==== DATA PROVIDED

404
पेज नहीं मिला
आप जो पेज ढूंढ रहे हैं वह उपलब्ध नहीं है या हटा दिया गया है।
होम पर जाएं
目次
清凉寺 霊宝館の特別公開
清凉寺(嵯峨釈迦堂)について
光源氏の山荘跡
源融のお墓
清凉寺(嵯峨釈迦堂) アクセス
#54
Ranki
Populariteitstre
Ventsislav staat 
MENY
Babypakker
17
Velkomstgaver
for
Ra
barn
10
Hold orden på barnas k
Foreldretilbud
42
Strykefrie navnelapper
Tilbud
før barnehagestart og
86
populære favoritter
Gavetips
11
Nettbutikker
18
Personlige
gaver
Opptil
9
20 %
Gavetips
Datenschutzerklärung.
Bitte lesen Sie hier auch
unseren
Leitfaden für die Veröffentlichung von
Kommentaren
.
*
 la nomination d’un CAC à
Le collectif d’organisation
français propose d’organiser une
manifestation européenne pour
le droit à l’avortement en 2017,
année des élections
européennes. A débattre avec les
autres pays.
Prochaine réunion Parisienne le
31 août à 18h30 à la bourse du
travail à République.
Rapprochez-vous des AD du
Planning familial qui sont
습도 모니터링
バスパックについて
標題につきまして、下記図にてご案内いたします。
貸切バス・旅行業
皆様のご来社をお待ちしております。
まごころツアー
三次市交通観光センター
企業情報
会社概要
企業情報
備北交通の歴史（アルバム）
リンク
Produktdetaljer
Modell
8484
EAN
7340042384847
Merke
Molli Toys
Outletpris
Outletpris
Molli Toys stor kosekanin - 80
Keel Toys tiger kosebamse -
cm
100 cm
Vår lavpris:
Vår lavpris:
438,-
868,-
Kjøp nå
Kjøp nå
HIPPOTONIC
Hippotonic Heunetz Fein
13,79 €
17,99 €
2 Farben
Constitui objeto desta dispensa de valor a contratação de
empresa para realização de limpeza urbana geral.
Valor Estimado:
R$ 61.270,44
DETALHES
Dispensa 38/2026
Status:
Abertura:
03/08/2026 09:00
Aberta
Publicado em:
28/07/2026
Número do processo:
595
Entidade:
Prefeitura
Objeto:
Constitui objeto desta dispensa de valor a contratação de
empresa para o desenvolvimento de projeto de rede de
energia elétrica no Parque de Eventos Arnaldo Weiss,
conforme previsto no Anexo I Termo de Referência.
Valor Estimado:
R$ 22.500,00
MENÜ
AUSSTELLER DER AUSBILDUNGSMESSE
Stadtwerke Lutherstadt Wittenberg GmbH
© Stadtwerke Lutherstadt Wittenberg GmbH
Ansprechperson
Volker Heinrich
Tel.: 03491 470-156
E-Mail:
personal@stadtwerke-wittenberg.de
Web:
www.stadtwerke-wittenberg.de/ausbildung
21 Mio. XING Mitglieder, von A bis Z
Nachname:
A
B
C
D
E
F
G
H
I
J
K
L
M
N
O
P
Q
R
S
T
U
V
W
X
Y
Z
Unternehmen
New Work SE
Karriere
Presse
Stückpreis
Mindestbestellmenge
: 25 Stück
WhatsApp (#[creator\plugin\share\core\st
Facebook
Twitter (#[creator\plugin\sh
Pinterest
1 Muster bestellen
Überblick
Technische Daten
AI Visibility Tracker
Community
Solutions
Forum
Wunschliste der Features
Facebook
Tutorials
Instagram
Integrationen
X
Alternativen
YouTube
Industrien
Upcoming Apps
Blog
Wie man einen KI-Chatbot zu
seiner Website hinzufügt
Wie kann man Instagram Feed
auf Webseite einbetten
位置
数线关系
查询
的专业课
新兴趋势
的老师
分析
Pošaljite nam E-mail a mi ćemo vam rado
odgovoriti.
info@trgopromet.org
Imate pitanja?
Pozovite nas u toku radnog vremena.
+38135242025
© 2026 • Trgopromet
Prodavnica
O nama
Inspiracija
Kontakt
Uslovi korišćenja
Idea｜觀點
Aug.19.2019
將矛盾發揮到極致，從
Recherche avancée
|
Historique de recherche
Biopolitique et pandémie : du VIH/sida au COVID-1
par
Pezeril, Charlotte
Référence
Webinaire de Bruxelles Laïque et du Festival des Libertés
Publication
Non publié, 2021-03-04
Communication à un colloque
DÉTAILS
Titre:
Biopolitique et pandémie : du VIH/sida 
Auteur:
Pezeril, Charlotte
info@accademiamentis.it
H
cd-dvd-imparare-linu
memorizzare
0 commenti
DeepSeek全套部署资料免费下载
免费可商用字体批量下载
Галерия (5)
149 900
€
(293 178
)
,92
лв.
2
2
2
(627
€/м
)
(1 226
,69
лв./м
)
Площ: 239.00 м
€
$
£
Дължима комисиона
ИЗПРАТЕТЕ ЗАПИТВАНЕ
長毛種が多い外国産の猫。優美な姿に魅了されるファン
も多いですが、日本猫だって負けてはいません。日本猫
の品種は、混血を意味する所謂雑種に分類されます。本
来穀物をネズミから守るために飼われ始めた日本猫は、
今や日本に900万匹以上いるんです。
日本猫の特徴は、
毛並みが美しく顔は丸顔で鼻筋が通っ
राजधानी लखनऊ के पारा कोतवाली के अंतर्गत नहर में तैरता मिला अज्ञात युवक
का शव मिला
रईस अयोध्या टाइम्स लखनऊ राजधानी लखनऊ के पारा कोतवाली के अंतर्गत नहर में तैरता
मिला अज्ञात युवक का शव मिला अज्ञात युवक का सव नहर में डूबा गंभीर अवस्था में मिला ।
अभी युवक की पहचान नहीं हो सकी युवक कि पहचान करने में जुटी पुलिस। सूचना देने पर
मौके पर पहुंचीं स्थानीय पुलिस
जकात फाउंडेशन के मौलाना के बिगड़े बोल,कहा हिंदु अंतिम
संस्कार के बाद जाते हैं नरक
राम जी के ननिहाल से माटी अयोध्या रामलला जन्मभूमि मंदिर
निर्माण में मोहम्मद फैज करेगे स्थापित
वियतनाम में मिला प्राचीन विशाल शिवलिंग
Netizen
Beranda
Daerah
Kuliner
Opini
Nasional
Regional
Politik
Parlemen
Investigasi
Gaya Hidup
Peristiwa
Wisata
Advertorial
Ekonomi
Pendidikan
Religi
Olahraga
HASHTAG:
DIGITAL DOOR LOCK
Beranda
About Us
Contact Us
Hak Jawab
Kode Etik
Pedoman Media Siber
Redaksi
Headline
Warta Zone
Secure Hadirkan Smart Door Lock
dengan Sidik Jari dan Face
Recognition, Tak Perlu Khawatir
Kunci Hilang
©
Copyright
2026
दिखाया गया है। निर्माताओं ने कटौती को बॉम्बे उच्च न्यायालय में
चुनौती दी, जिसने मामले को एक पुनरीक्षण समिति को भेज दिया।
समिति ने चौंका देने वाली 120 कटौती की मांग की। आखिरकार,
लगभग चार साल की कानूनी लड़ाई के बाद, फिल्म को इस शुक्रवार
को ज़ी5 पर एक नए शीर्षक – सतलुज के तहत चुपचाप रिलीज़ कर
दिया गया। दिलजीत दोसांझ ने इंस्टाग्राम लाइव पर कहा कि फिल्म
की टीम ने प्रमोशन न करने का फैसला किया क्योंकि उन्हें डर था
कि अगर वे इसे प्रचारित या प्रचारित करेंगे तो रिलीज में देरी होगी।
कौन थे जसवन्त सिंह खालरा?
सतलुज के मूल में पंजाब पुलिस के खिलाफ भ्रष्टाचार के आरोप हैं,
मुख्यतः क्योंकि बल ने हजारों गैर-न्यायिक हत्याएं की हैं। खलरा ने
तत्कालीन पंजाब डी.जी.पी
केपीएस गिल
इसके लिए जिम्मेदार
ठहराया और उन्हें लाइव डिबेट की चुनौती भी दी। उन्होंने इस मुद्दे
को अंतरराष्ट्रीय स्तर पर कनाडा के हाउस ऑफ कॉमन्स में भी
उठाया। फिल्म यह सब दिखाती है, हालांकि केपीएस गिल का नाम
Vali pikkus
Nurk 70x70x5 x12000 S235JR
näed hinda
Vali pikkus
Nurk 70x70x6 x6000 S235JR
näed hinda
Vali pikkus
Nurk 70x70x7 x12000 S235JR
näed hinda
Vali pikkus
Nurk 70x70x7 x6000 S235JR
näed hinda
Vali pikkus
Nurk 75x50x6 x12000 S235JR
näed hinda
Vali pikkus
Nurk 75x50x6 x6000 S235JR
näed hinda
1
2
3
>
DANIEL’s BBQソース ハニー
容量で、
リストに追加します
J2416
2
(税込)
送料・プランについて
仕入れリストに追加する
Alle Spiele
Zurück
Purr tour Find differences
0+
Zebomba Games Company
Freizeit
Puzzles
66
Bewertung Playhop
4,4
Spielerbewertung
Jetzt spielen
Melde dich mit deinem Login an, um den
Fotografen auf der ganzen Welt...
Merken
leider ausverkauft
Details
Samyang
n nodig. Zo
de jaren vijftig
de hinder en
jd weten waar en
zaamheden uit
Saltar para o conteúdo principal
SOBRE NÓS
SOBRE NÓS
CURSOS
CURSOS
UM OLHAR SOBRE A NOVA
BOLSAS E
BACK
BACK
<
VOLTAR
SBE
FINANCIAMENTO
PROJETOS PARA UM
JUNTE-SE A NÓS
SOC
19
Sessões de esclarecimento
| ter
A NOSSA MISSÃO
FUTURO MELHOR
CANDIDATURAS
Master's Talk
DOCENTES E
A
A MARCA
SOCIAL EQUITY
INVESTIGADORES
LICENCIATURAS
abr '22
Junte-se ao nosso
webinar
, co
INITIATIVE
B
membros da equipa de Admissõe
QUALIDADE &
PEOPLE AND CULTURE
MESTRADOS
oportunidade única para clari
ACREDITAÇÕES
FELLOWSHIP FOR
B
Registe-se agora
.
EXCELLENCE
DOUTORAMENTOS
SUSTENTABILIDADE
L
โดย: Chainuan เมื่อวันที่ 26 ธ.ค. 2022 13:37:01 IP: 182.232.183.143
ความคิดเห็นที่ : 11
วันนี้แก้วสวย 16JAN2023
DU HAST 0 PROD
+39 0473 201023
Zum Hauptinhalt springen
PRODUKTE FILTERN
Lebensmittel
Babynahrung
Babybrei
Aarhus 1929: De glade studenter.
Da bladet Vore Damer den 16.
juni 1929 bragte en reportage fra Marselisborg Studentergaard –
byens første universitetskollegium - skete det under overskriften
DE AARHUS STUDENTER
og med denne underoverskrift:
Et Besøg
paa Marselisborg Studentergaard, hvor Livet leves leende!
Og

========

◆ ASSIGNED TASK ◆
For this exercise, copy every line of the data that holds "लखनऊ".

◆ ANSWER TO THIS TASK ◆
राजधानी लखनऊ के पारा कोतवाली के अंतर्गत नहर में तैरता मिला अज्ञात युवक
रईस अयोध्या टाइम्स लखनऊ राजधानी लखनऊ के पारा कोतवाली के अंतर्गत नहर में तैरता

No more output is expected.